Your answers to my questions have helped me to understand your situation better.
I've also seen that not all nursing homes or assisted living are created equal, but I've also seen my mother pridefully hide her long term health insurance policy from me which she bought in 1996 with ryders for home builder care and home health care which when she needed she did not want to use and she along with my step-dad in a wheel chair decided to hire a person off the street to work for them for a few years who ended up forging close to $12,000 checks.
My mother's neurologist and other professionals kept trying to talk her into assisted living, but it was a stroke and then a broken hip that sent her to one.
Now her long term insurance is paying 80% of her bill and she wisely bought ryder that made her premiums stop being due. The nursing home is a good one and I make random visits at randoms times and days to keep and eye on things.
My step-dad and his helper go over there every day for a few hours.
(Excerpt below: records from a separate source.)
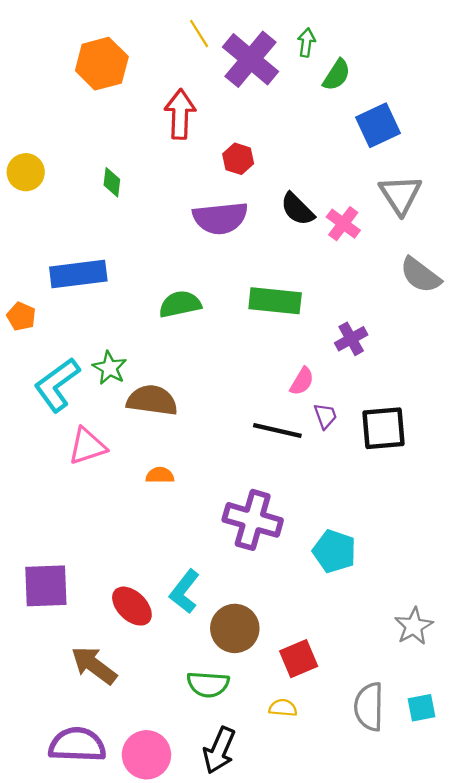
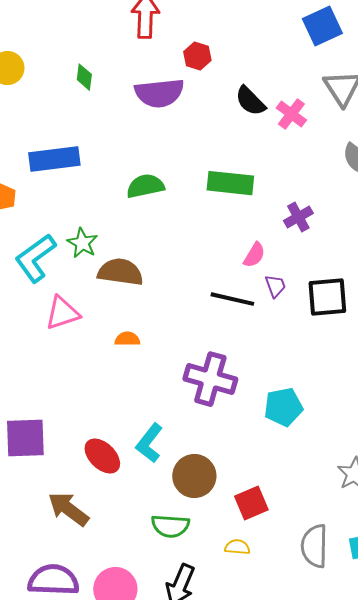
purple semicircle: (220, 218) -> (159, 93), moved
cyan pentagon: (334, 551) -> (283, 407), turned -30

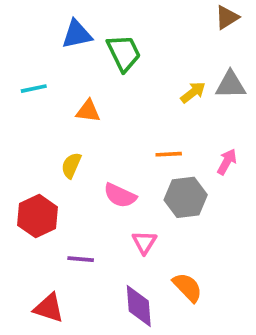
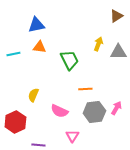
green trapezoid: (124, 53) -> (69, 60), moved
yellow arrow: (193, 92) -> (98, 44), moved, turned -32
orange triangle: (88, 111) -> (39, 47), moved
pink arrow: (227, 162) -> (116, 108), moved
My mother has been in that nursing home since May of 2009 and has received much more in insurance payments than she ever paid in premiums plus she's not paying premiums anymore. While I'm not glad that she hid this from me, I'm glad she bought it and put its premiums on auto draft at the bank.
I'm an only child with a wife and two teenagers of my own of which one has ADD. Both my wife and I are disabled. We are not in any position to be able to take care of my mother or step -dad here at home either money wise or space wise. Not only did my mom hide her insurance policy from me, but she also hid the fact that taxes were not paid since 2004. My step-brother and I have had a time getting this messed cleaned up and it is almost done. I would have never been able to do without the durable POA. I do hope you have both POAs for your parents which I assume someone with your working background would have.
The biggest difference that I see in your current situation and your work is that from work you could come home, plus you were not, most likely, related to anyone there. However, you no longer have a home go home to plus you are taking care of your parents which is far more personal. When things aren't that up close in your face and personal it is far easier to not let things get you, but their level of need and your choices which I understand might end up landing you in the hospital and then who is going to take care of your parents?
I'm not a therapist, but I'm sure it would help you both deal with things and also be beneficial to have an objective outside opinion to see a qualified counselor who knows something about these sorts of issues.
BTW, when was the last time you and your husband went out on a date; celebrated an anniversary or birthday in which you stayed over night? Are you able to have mother/daughter time and attend things she has going on at her school, etc. I'm glad your son has a job in today's economy, but I also hope he's getting more education so that he can get a better job and move out on his own and I hope he's not having to supplement the family income.
I think it is sad when our parents refuse in their mentally declined state to use something like long term health care that they paid for over the years for the very time such as this. At some point, at their age, their health needs are going to go over your head both personally and professionally. I hope one of the nursing homes you worked in there is a good one because you very well might need them both for your parent's care and your survival.
Take care and keep coming back to let us know how things are going.